Reputation: 945
I have a String like this
String s = "AZERTY<em>ZA</em> QWERTY OK <em>NE</em>NO ;
I want extract strings between and and construct a StringBuilder with all parts of the string in right order. I do this because i need to identify and localize the strings extracted but i need to keep the entire string too. The purpose for all this work is to add later the entire String in a excel sheet cell and add font for the string between
XSSFRichTextString xssfrt = new XSSFRichTextString(); // acts like a StringBuilder
xssfrt .append("AZERTY");
xssfrt .append("ZA" , font); //extract 1
xssfrt .append(" QWERTY OK "); // keep spaces
xssfrt .append("NE" , font); //extract 2
xssfrt .append("NO");
There is my regex which can extract the desired strings but i don't know how to construct the StringBuilder with all parts in right order :/
Pattern p = Pattern.compile("\\<em>(.*?)\\</em>");
Matcher m = p.matcher(value);
while(m.find())
{
m.group(1); //extracts
}
Thank you very much
Upvotes: -1
Views: 93
Reputation: 2691
You need to do something like as :
String str = "AZERTY<em>ZA</em> QWERTY OK <em>NE</em>NO";
StringBuilder stringBuilder = new StringBuilder();
String[] parts = str.split("(<\\/?em>)");
System.out.println("parts : "+Arrays.toString(parts));
for(String s:parts){
System.out.println("Part going to append :"+s);
stringBuilder.append(s);
}
System.out.println("StringBuilder : "+stringBuilder.toString());
}
Out put will be:
> parts : [AZERTY, ZA, QWERTY OK , NE, NO] Part going to append :AZERTY
> Part going to append :ZA Part going to append : QWERTY OK Part going
> to append :NE Part going to append :NO StringBuilder : AZERTYZA QWERTY
> OK NENO
UPDATES :--
Check the updated code:
String str = "AZERTY<em>ZA</em> QWERTY OK <em>NE</em>NO";
//replace word in string which is preceded by <\em> to word:font eg. ZA:font
str = str.replaceAll("(\\w+)(?=\\<\\/em\\>)", "$1:font");
// After replace :AZERTY<em>ZA:font</em> QWERTY OK <em>NE:font</em>NO
String[] parts = str.split("(<\\/?em>)");
// After split : [AZERTY, ZA:font, QWERTY OK , NE:font, NO]
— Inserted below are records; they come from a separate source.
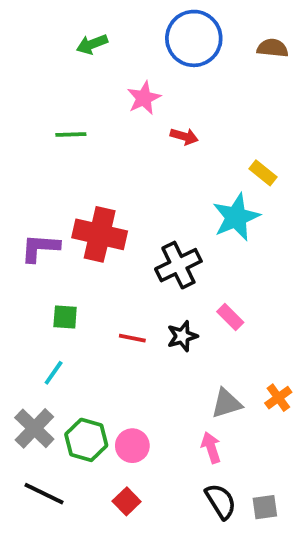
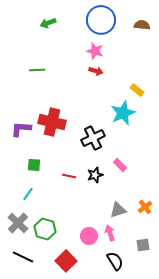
pink star: (144, 98) -> (95, 51), moved, turned -30
pink circle: (132, 446) -> (89, 236), moved
red square: (127, 501) -> (66, 261), size x1.5
gray square: (265, 507) -> (143, 245), moved

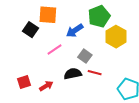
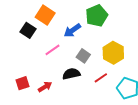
orange square: (48, 15) -> (45, 15), turned 30
yellow hexagon: (116, 37) -> (113, 53), moved
red line: (95, 73) -> (101, 78), moved, turned -48

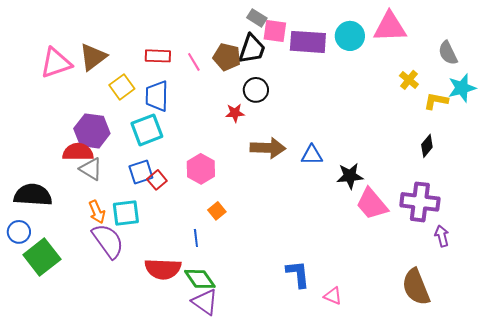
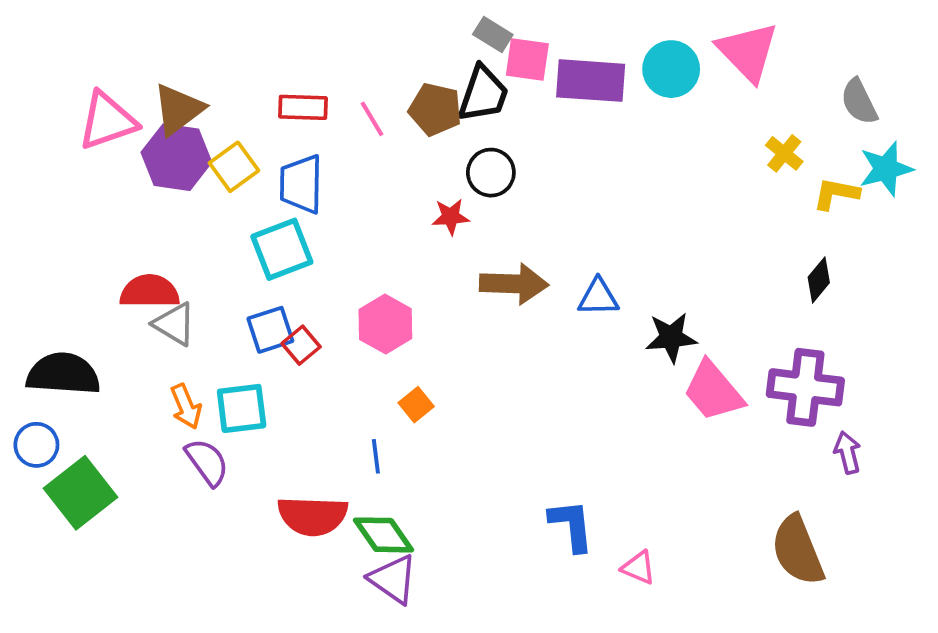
pink triangle: (390, 27) -> (748, 52), turned 48
purple hexagon: (92, 131) -> (176, 157), moved
purple semicircle: (108, 241) -> (207, 462), size x0.7

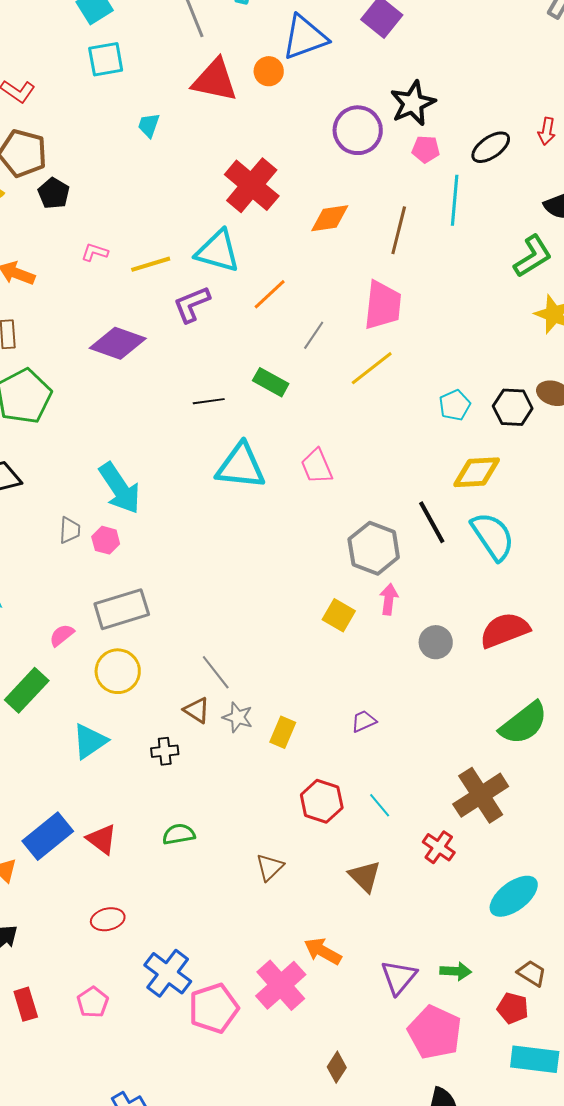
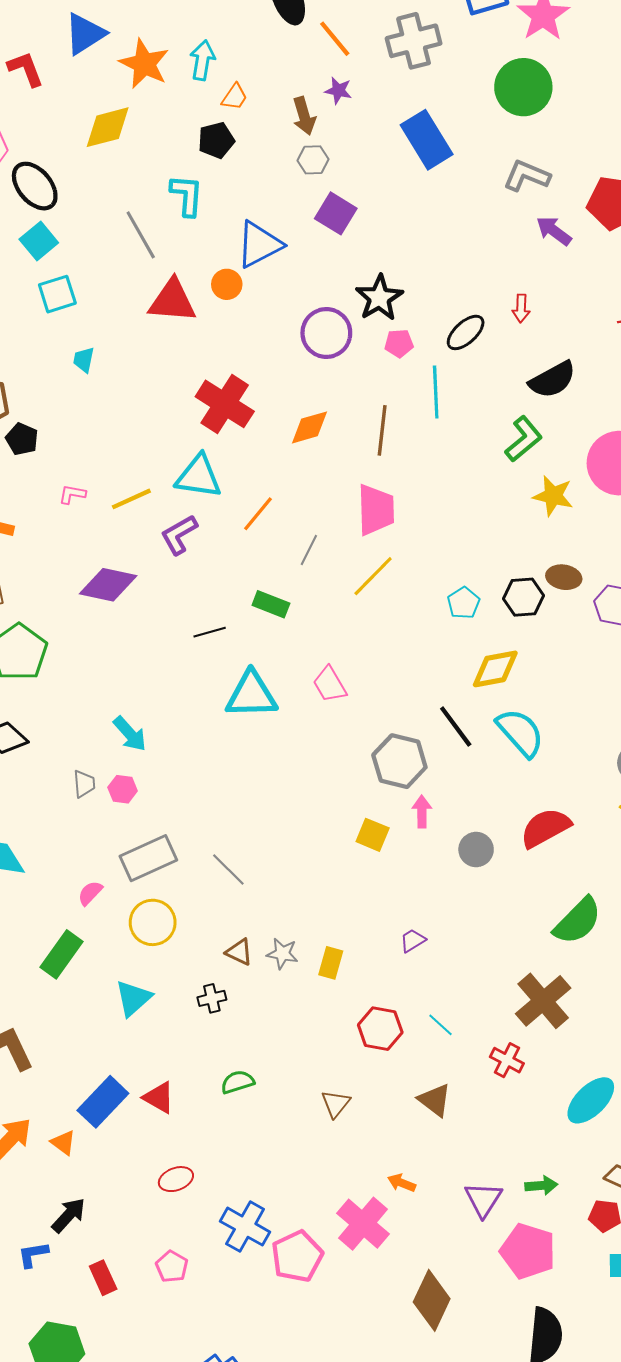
cyan trapezoid: (149, 125) -> (84, 360), moved
cyan arrow: (120, 488) -> (130, 734), size x0.7
gray line: (216, 672) -> (228, 870), moved
orange arrow: (323, 951) -> (402, 1183), size x0.7
brown diamond: (337, 1067) -> (432, 1300), size x1.8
XSSFRichTextString xssfrt = new XSSFRichTextString();
for(String s:parts){
//set font according to replace string
if(s.contains(":")){
String[] subParts = s.split(":");
xssfrt.append(subParts[0], /**check the subParts[0] and set the font***/ );
}else{
xssfrt.append(s);
}
}
}
Upvotes: 0
Reputation: 901
You can use Matcher's appendReplacement(StringBuffer sb, String replacement) and appendTail(StringBuffer sb) function to keep it in order. And have a list which will store the extracted Strings. Something like this
public static void main(String[] args) throws java.lang.Exception {
String s = "AZERTY<em>ZA</em> QWERTY OK <em>NE</em>NO";
String matchedString = null;
List<String> extractedString = new ArrayList<String>();
Pattern p = Pattern.compile("\\<em>(.*?)\\</em>");
Matcher m = p.matcher(s);
StringBuffer sb = new StringBuffer();
while (m.find()) {
matchedString = m.group(1);
extractedString.add(matchedString);
m.appendReplacement(sb, matchedString);
sb.append(" ");
}
m.appendTail(sb);
System.out.println(sb.toString());
System.out.println(extractedString.toString());
}
Output :
String buffer = AZERTYZA QWERTY OK NE NO
List of extracted String = [ZA, NE]
Upvotes: 1
Reputation: 7146
An easy fix is too add another group to match a string before <em>
:
Pattern p = Pattern.compile("(.*?)<em>(.*?)</em>");
With it, m.group(1)
refers to the string outside em
, and m.group(2)
is the one inside.
Of course, this won't include the last string outside em
(NO
in your example). So, you might want to memorize the last index where the matching ends with e.g. int end = m.end()
, and retrieve it s.substring(end)
.
Upvotes: 2
Reputation: 45339
String[] pieces = s.split("<.*?>")
This will split the string on anything surrounded by <>
.
If your tag is always em
, then you can use:
String[] pieces = s.split("</?em>")
Upvotes: 0